For the records below, reproduce exactly the line that contains "40 Gbit/s, il" and all subsequent lines, with nothing left out and nothing added.

··· Data records ···

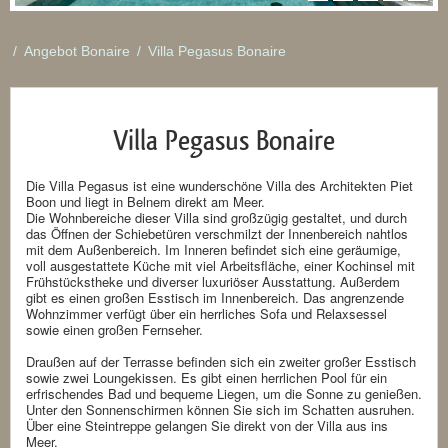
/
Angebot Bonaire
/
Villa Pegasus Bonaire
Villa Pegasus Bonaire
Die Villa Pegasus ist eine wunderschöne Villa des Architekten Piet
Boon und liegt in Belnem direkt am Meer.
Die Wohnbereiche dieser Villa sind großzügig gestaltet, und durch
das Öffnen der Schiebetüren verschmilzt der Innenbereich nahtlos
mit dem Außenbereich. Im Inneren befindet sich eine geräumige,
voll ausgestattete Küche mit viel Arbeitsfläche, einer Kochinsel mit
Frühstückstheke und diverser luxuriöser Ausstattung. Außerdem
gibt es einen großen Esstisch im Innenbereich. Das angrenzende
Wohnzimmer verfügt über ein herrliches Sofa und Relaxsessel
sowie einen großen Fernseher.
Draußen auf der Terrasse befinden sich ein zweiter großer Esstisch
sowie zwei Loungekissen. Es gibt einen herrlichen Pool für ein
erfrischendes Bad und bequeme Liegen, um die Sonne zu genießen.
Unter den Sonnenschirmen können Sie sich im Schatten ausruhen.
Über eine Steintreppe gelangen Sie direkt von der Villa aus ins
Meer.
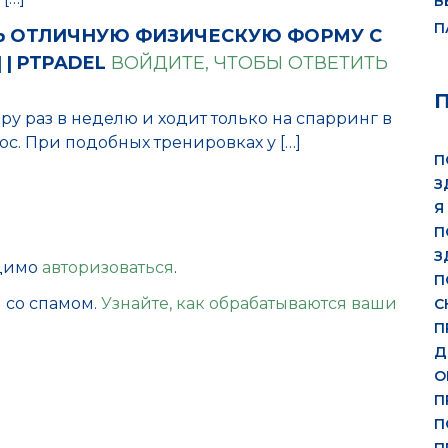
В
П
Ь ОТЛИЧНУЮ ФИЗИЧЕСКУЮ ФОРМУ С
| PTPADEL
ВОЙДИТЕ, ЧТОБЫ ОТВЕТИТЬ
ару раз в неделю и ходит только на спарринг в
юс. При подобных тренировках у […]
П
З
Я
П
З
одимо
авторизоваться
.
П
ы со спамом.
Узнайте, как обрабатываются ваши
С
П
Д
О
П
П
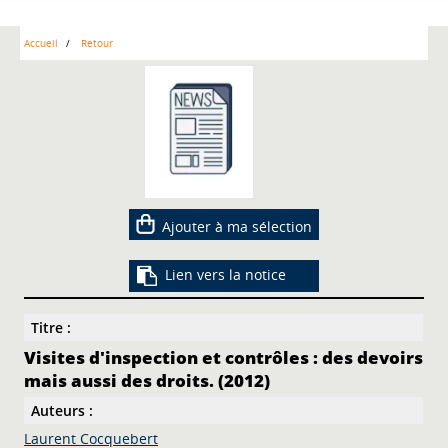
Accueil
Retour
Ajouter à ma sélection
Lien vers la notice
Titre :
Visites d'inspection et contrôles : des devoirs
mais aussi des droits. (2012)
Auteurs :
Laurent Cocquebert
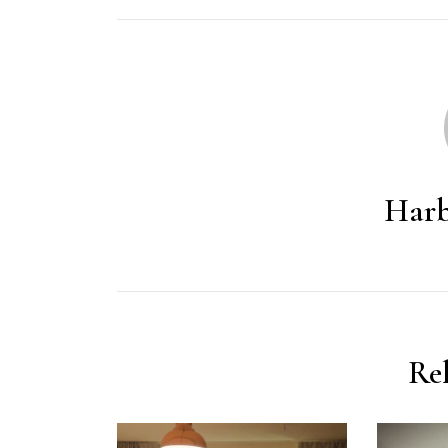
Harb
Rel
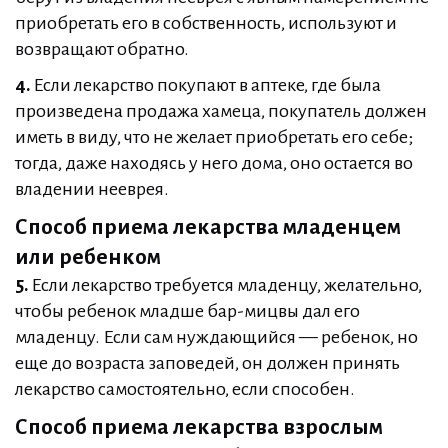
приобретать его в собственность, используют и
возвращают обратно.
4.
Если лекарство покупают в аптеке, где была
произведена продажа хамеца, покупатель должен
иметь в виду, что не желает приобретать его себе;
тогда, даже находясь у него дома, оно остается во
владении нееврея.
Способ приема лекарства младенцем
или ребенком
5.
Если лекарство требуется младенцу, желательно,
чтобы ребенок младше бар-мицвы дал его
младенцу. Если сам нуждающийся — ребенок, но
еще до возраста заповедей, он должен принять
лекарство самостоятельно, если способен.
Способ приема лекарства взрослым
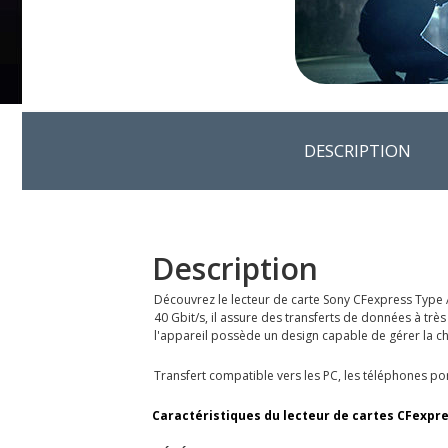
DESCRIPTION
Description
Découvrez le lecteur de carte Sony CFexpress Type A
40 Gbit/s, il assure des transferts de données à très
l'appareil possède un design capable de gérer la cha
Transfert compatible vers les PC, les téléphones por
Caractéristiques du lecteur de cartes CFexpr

···

#### Solution to this problem
40 Gbit/s, il assure des transferts de données à très
l'appareil possède un design capable de gérer la cha
Transfert compatible vers les PC, les téléphones por
Caractéristiques du lecteur de cartes CFexpr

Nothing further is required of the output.